** TASK MATERIAL follows **

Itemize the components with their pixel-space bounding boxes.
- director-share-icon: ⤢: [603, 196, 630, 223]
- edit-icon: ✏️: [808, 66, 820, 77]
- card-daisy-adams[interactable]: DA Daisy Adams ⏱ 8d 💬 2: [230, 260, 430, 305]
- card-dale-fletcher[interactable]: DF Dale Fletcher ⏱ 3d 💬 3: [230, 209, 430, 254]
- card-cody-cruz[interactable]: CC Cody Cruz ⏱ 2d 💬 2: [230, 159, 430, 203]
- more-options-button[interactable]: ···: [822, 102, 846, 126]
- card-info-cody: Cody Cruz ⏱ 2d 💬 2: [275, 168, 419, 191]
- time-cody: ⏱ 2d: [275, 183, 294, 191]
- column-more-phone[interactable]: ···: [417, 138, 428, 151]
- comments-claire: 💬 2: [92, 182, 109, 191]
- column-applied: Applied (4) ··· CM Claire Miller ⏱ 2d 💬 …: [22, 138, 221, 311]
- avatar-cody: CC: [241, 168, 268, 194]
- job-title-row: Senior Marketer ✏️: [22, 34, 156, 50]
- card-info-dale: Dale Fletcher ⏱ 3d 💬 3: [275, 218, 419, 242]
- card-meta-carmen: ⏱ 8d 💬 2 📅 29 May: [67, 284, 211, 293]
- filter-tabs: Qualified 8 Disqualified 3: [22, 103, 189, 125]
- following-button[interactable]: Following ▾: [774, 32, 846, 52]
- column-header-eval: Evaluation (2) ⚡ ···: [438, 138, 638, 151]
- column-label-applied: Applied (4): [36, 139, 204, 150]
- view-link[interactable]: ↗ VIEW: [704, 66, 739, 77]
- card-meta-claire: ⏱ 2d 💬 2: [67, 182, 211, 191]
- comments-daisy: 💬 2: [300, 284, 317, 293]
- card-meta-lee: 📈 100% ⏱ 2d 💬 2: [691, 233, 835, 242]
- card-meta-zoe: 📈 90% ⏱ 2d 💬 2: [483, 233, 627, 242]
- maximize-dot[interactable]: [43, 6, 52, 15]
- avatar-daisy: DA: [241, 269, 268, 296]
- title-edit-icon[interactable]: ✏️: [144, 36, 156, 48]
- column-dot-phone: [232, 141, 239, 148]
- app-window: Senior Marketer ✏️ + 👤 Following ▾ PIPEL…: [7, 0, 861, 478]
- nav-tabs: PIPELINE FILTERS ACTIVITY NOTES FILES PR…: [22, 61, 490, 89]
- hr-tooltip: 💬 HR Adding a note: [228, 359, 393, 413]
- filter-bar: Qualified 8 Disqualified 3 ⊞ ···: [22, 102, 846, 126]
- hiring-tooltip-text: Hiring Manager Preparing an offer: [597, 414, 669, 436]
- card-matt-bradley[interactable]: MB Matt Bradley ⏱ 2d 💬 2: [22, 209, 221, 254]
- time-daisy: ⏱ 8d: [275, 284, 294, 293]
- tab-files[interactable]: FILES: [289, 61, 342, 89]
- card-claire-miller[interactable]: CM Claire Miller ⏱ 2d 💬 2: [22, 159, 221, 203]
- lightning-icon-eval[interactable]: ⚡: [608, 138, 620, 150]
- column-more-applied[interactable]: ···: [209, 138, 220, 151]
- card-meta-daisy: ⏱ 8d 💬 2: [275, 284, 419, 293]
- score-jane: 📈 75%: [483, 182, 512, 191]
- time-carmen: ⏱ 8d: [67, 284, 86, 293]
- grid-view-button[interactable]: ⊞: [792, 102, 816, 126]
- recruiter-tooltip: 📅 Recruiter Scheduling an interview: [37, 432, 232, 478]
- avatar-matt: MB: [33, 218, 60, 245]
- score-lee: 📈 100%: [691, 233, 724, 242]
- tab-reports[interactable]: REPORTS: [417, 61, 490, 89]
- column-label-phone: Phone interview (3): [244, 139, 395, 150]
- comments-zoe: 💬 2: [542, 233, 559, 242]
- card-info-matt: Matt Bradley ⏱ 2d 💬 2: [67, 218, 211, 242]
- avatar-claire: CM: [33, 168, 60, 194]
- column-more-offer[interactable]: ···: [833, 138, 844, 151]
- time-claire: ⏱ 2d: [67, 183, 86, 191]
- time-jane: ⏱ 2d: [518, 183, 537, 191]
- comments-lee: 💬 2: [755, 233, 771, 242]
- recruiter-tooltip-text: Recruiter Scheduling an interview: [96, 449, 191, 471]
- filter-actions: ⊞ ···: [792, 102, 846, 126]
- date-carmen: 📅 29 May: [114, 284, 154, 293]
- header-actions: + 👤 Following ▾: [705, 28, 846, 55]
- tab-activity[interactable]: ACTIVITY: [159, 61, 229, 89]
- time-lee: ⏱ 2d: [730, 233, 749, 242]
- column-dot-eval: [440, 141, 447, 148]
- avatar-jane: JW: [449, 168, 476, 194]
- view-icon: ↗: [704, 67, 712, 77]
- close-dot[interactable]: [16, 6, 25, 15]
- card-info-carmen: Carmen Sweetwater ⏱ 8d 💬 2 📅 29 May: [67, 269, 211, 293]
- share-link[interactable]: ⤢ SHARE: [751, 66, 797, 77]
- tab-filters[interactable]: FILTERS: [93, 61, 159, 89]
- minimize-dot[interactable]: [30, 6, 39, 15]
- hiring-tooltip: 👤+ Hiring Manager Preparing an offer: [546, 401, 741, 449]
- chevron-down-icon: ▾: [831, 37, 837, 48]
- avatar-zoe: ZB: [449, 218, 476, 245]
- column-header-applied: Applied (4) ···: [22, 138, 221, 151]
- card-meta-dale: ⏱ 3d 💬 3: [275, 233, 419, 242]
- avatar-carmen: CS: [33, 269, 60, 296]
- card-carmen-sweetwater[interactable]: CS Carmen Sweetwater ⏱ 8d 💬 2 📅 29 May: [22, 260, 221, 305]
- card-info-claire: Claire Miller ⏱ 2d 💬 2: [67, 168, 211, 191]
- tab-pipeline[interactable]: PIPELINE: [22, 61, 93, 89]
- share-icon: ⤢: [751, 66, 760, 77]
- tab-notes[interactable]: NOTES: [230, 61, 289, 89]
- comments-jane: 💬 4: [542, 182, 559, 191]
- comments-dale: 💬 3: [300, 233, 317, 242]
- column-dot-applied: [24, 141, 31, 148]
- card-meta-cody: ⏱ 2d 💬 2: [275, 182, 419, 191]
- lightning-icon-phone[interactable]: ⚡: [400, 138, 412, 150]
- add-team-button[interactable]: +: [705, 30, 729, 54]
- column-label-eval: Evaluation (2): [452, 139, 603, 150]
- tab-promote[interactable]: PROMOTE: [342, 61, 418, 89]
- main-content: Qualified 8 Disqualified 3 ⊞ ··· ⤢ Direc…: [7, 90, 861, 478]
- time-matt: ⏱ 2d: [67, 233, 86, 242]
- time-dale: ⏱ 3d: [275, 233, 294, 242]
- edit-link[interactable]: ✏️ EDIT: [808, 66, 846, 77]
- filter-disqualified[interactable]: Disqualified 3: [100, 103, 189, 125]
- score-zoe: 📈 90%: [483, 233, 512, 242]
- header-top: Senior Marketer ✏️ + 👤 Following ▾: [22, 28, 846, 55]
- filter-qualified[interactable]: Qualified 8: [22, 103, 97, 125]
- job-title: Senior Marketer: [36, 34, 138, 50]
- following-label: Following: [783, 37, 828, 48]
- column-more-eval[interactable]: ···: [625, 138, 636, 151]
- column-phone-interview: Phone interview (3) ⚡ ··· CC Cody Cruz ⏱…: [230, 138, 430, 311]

** End of TASK MATERIAL **

**TASK:**
Once you have read the records above, please copy them out exactly.

**TASK ANSWER:**
Itemize the components with their pixel-space bounding boxes.
- director-share-icon: ⤢: [603, 196, 630, 223]
- edit-icon: ✏️: [808, 66, 820, 77]
- card-daisy-adams[interactable]: DA Daisy Adams ⏱ 8d 💬 2: [230, 260, 430, 305]
- card-dale-fletcher[interactable]: DF Dale Fletcher ⏱ 3d 💬 3: [230, 209, 430, 254]
- card-cody-cruz[interactable]: CC Cody Cruz ⏱ 2d 💬 2: [230, 159, 430, 203]
- more-options-button[interactable]: ···: [822, 102, 846, 126]
- card-info-cody: Cody Cruz ⏱ 2d 💬 2: [275, 168, 419, 191]
- time-cody: ⏱ 2d: [275, 183, 294, 191]
- column-more-phone[interactable]: ···: [417, 138, 428, 151]
- comments-claire: 💬 2: [92, 182, 109, 191]
- column-applied: Applied (4) ··· CM Claire Miller ⏱ 2d 💬 …: [22, 138, 221, 311]
- avatar-cody: CC: [241, 168, 268, 194]
- job-title-row: Senior Marketer ✏️: [22, 34, 156, 50]
- card-info-dale: Dale Fletcher ⏱ 3d 💬 3: [275, 218, 419, 242]
- card-meta-carmen: ⏱ 8d 💬 2 📅 29 May: [67, 284, 211, 293]
- filter-tabs: Qualified 8 Disqualified 3: [22, 103, 189, 125]
- following-button[interactable]: Following ▾: [774, 32, 846, 52]
- column-header-eval: Evaluation (2) ⚡ ···: [438, 138, 638, 151]
- column-label-applied: Applied (4): [36, 139, 204, 150]
- view-link[interactable]: ↗ VIEW: [704, 66, 739, 77]
- card-meta-claire: ⏱ 2d 💬 2: [67, 182, 211, 191]
- comments-daisy: 💬 2: [300, 284, 317, 293]
- card-meta-lee: 📈 100% ⏱ 2d 💬 2: [691, 233, 835, 242]
- card-meta-zoe: 📈 90% ⏱ 2d 💬 2: [483, 233, 627, 242]
- maximize-dot[interactable]: [43, 6, 52, 15]
- avatar-daisy: DA: [241, 269, 268, 296]
- title-edit-icon[interactable]: ✏️: [144, 36, 156, 48]
- column-dot-phone: [232, 141, 239, 148]
- app-window: Senior Marketer ✏️ + 👤 Following ▾ PIPEL…: [7, 0, 861, 478]
- nav-tabs: PIPELINE FILTERS ACTIVITY NOTES FILES PR…: [22, 61, 490, 89]
- hr-tooltip: 💬 HR Adding a note: [228, 359, 393, 413]
- filter-bar: Qualified 8 Disqualified 3 ⊞ ···: [22, 102, 846, 126]
- hiring-tooltip-text: Hiring Manager Preparing an offer: [597, 414, 669, 436]
- card-matt-bradley[interactable]: MB Matt Bradley ⏱ 2d 💬 2: [22, 209, 221, 254]
- time-daisy: ⏱ 8d: [275, 284, 294, 293]
- tab-files[interactable]: FILES: [289, 61, 342, 89]
- card-claire-miller[interactable]: CM Claire Miller ⏱ 2d 💬 2: [22, 159, 221, 203]
- lightning-icon-eval[interactable]: ⚡: [608, 138, 620, 150]
- column-more-applied[interactable]: ···: [209, 138, 220, 151]
- card-meta-daisy: ⏱ 8d 💬 2: [275, 284, 419, 293]
- score-jane: 📈 75%: [483, 182, 512, 191]
- time-carmen: ⏱ 8d: [67, 284, 86, 293]
- grid-view-button[interactable]: ⊞: [792, 102, 816, 126]
- recruiter-tooltip: 📅 Recruiter Scheduling an interview: [37, 432, 232, 478]
- avatar-matt: MB: [33, 218, 60, 245]
- score-lee: 📈 100%: [691, 233, 724, 242]
- tab-reports[interactable]: REPORTS: [417, 61, 490, 89]
- column-label-phone: Phone interview (3): [244, 139, 395, 150]
- comments-zoe: 💬 2: [542, 233, 559, 242]
- card-info-matt: Matt Bradley ⏱ 2d 💬 2: [67, 218, 211, 242]
- avatar-claire: CM: [33, 168, 60, 194]
- column-more-offer[interactable]: ···: [833, 138, 844, 151]
- time-claire: ⏱ 2d: [67, 183, 86, 191]
- time-jane: ⏱ 2d: [518, 183, 537, 191]
- comments-lee: 💬 2: [755, 233, 771, 242]
- recruiter-tooltip-text: Recruiter Scheduling an interview: [96, 449, 191, 471]
- filter-actions: ⊞ ···: [792, 102, 846, 126]
- date-carmen: 📅 29 May: [114, 284, 154, 293]
- header-actions: + 👤 Following ▾: [705, 28, 846, 55]
- tab-activity[interactable]: ACTIVITY: [159, 61, 229, 89]
- time-lee: ⏱ 2d: [730, 233, 749, 242]
- column-dot-eval: [440, 141, 447, 148]
- avatar-jane: JW: [449, 168, 476, 194]
- view-icon: ↗: [704, 67, 712, 77]
- close-dot[interactable]: [16, 6, 25, 15]
- card-info-carmen: Carmen Sweetwater ⏱ 8d 💬 2 📅 29 May: [67, 269, 211, 293]
- share-link[interactable]: ⤢ SHARE: [751, 66, 797, 77]
- tab-filters[interactable]: FILTERS: [93, 61, 159, 89]
- minimize-dot[interactable]: [30, 6, 39, 15]
- hiring-tooltip: 👤+ Hiring Manager Preparing an offer: [546, 401, 741, 449]
- chevron-down-icon: ▾: [831, 37, 837, 48]
- avatar-zoe: ZB: [449, 218, 476, 245]
- column-header-applied: Applied (4) ···: [22, 138, 221, 151]
- card-meta-dale: ⏱ 3d 💬 3: [275, 233, 419, 242]
- avatar-carmen: CS: [33, 269, 60, 296]
- card-carmen-sweetwater[interactable]: CS Carmen Sweetwater ⏱ 8d 💬 2 📅 29 May: [22, 260, 221, 305]
- card-info-claire: Claire Miller ⏱ 2d 💬 2: [67, 168, 211, 191]
- tab-pipeline[interactable]: PIPELINE: [22, 61, 93, 89]
- share-icon: ⤢: [751, 66, 760, 77]
- tab-notes[interactable]: NOTES: [230, 61, 289, 89]
- comments-jane: 💬 4: [542, 182, 559, 191]
- comments-dale: 💬 3: [300, 233, 317, 242]
- column-dot-applied: [24, 141, 31, 148]
- card-meta-cody: ⏱ 2d 💬 2: [275, 182, 419, 191]
- lightning-icon-phone[interactable]: ⚡: [400, 138, 412, 150]
- add-team-button[interactable]: +: [705, 30, 729, 54]
- column-label-eval: Evaluation (2): [452, 139, 603, 150]
- tab-promote[interactable]: PROMOTE: [342, 61, 418, 89]
- main-content: Qualified 8 Disqualified 3 ⊞ ··· ⤢ Direc…: [7, 90, 861, 478]
- time-matt: ⏱ 2d: [67, 233, 86, 242]
- time-dale: ⏱ 3d: [275, 233, 294, 242]
- edit-link[interactable]: ✏️ EDIT: [808, 66, 846, 77]
- filter-disqualified[interactable]: Disqualified 3: [100, 103, 189, 125]
- score-zoe: 📈 90%: [483, 233, 512, 242]
- header-top: Senior Marketer ✏️ + 👤 Following ▾: [22, 28, 846, 55]
- filter-qualified[interactable]: Qualified 8: [22, 103, 97, 125]
- job-title: Senior Marketer: [36, 34, 138, 50]
- following-label: Following: [783, 37, 828, 48]
- column-more-eval[interactable]: ···: [625, 138, 636, 151]
- column-phone-interview: Phone interview (3) ⚡ ··· CC Cody Cruz ⏱…: [230, 138, 430, 311]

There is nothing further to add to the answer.